一炷香后。
内室又归于平静。
萧瑾瑜躺下,将薄衾盖到身上,一垂眸就看到他手背上的那一道伤痕。
手背的伤是当年跟额头的伤一起受的,当时在战场,军医水平有限,只能草草地包扎涂上金疮药让伤口不流血便是。
所以,尽管已经时隔多年,手背上的伤痕还很明显。
他心中一动,下意识地坐起来,掀开被衾下床起身,走到墙角的铜镜前。
去看镜中的人,眉目如画,脸颊光洁如玉,若不是细看绝不会注意到眉角靠额头的地方还有一道浅浅的印记。
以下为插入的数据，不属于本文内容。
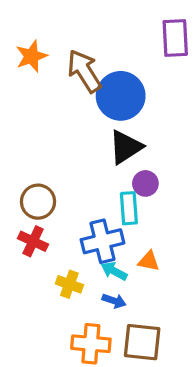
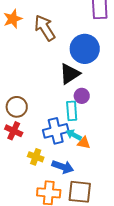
blue circle: (121, 96) -> (85, 49), moved
cyan arrow: (114, 271) -> (74, 135), moved
blue arrow: (114, 301) -> (63, 167), size x1.5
萧瑾瑜定定地看着镜中的自己,耳边莫名想起下午分别时齐衡说的话。
他微微蹙眉。
…
翌日。
长福进来伺候萧瑾瑜晨起洗漱,还有更衣。
京兆府早上有公会,萧瑾瑜穿了一身威严的府尹官袍。
“公子,我来给您梳头。”长福给他整理完衣角,示意他坐下。
萧瑾瑜撩开袍子坐下。
长福用木梳小心地将他后颈处的头发向前梳顺,然后一手固定发根,一手拧紧发髻,插上竹簪。
他整理前面碎发的时候,才注意到一个细节。
“公子,你额头的这个伤疤好像浅了一点?”长福有些疑惑。
“是吗?”萧瑾瑜起身,随口反问表现得有些漫不经心,似乎是根本没有注意到一样。
长福点点头。
“估计是时间久了,慢慢愈合了。”萧瑾瑜简单回他一句,就转过这个话题,问他,“备马了吗?”
被他一问,长福立即转移了注意力,点头道:“已经备过了。”
萧瑾瑜轻轻颔首,然后迈开步伐,往外走,一面走一面说:“跟老夫人说一声,晚上府里不必备我的饭。”
“您跟其他大人有约?”
“我跟齐郡王有约,晚上在外面用晚膳。”萧瑾瑜说到这里,不知道想到了什么,嘴角,极其轻微地,向上勾起了一个弧度。
长福看到了,挠了挠头,有些没想明白。
他们公子以前见齐郡王有这么高兴过吗?
…
事实上,齐衡对于每回见萧瑾瑜都是很高兴的。
这不,还没到京兆府下衙的时间,他的马车就已经等在了门外。